Yes, according to Dom, who laid out chocolate-scented glue traps along the perimeters of my basement and first floor. The secret has been out for some time. Mice love it. Most creatures like things that are bad for us, might even kill us. For mice, it won’t be the food but what it’s on.
Fornicating Mice
My more humane friend, Malgosia, begged me not to use glue traps. “It is a terrible way to die,” she said, “and it may only be the one mouse anyway.”
“Are you kidding?” I cried. “These are biblical multipliers. They have nieces, nephews, ex-husbands, mistresses, bastard children, even foster kids. If they’re not eating, they’re fornicating. I’ll be inundated.”
Dom disposed of one that had expired at the scene of one of their gruesome parties — a carefully sealed bag of cheese curls eaten through leaving bits of cheese curls which, mixed with their droppings looked like Halloween-colored confetti.
Chocolate Mice
I poked around online for the effects of chocolate on mice. There are many people who actually like rodents and raise them, not for research, but as pets. I suppose if kept in a cage, it’s not so bad as if they have the run of your foodstuffs.
The Rat and Mouse Club of America is not your Mickey Mouse Club. They actually breed the critters, and seem to prize something called chocolate mice that they breed for their natural chocolatey color, and what I swear I saw in my pantry. One article concluded that despite the possibly toxic the bromines found in chocolate, feeding your pet rats a chocolate chip or two a day would not kill them, “especially when you see how much they enjoy it.”

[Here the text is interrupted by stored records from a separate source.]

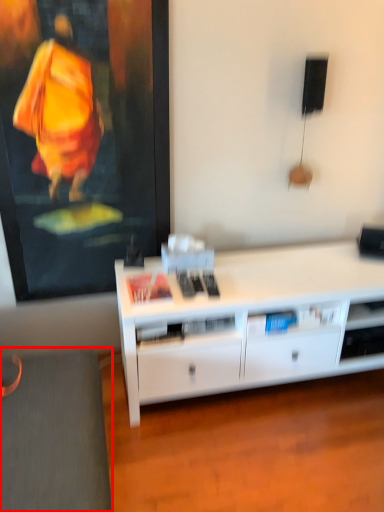 Question: In this image, where is gray (annotated by the red box) located relative to desk?

Choices:
 (A) right
 (B) left

Answer: (B) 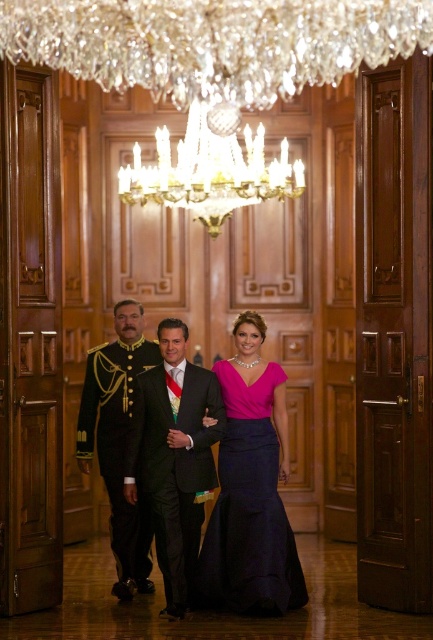 Question: Does matte pink dress at center have a larger size compared to shiny black suit at center?

Choices:
 (A) yes
 (B) no

Answer: (A)

Question: Does matte pink dress at center have a greater width compared to crystal/glass chandelier at upper center?

Choices:
 (A) yes
 (B) no

Answer: (B)

Question: Considering the relative positions of matte pink dress at center and shiny black suit at center in the image provided, where is matte pink dress at center located with respect to shiny black suit at center?

Choices:
 (A) right
 (B) left

Answer: (A)

Question: Which point is closer to the camera taking this photo?

Choices:
 (A) (186, 403)
 (B) (102, 385)
 (C) (175, 356)

Answer: (C)

Question: Which point appears farthest from the camera in this image?

Choices:
 (A) [139, 568]
 (B) [220, 179]

Answer: (B)

Question: Which object appears closest to the camera in this image?

Choices:
 (A) shiny black suit at center
 (B) shiny black uniform at center
 (C) purple satin dress at center

Answer: (C) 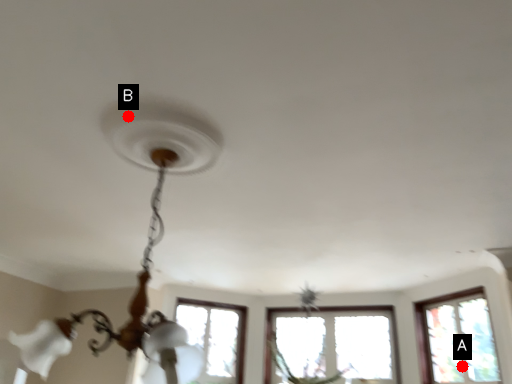 Question: Two points are circled on the image, labeled by A and B beside each circle. Which point appears farthest from the camera in this image?

Choices:
 (A) A is further
 (B) B is further

Answer: (A) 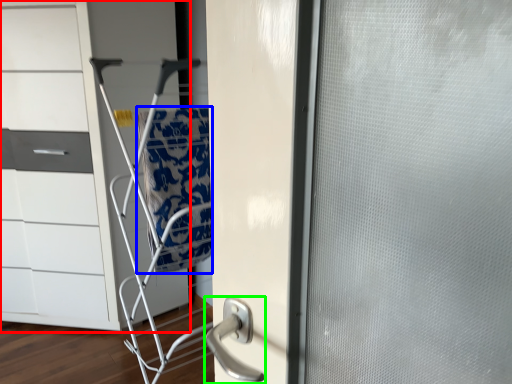 Question: Based on their relative distances, which object is nearer to chest of drawers (highlighted by a red box)? Choose from blanket (highlighted by a blue box) and door handle (highlighted by a green box).

Choices:
 (A) blanket
 (B) door handle

Answer: (A) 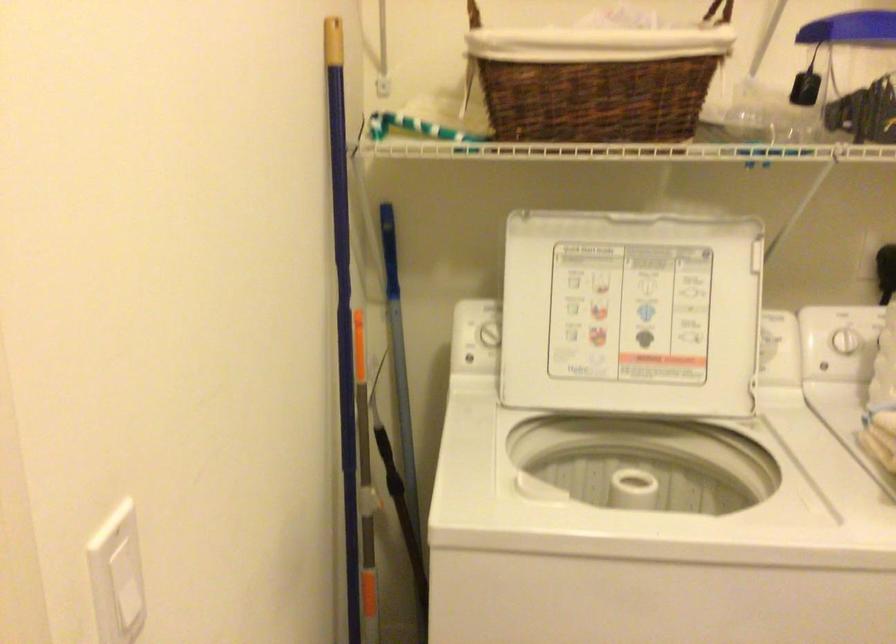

A 2003 scientific abstract from Poland, however, cites a study in which chocolate-fed mice produced offspring with shortened limbs. On a chat room I found a toxic recipe for Chocolate and Plaster of Paris using a dry mix of the plaster with cocoa which, when ingested, will send the mice out of your home to seek water and die out of sight. Right.
Nebraskan writer Marilyn Pokorney asserts that chocolate is poisonous to mice and chocolate covered peanut candy will kill them without introducing poisons to your home, pets and children.
The British mousetrap is not necessarily a better one. Looks something like the old spring-loaded trap, but they manufacture chocolate right into the plastic putting the highest concentration on the spring. Problem is the scent disappears after about six months and then has to be used conventionally with chocolate or cheese. But the UK scientists are working on a chocolate scented spray that may give the traps a longer shelf life. Sounds like the mice will have a longer shelf life too.
So, if you love your mice give them just a little chocolate. If you hate them, give them a lot. There is no such thing as a humane death, but there may be a sweet one.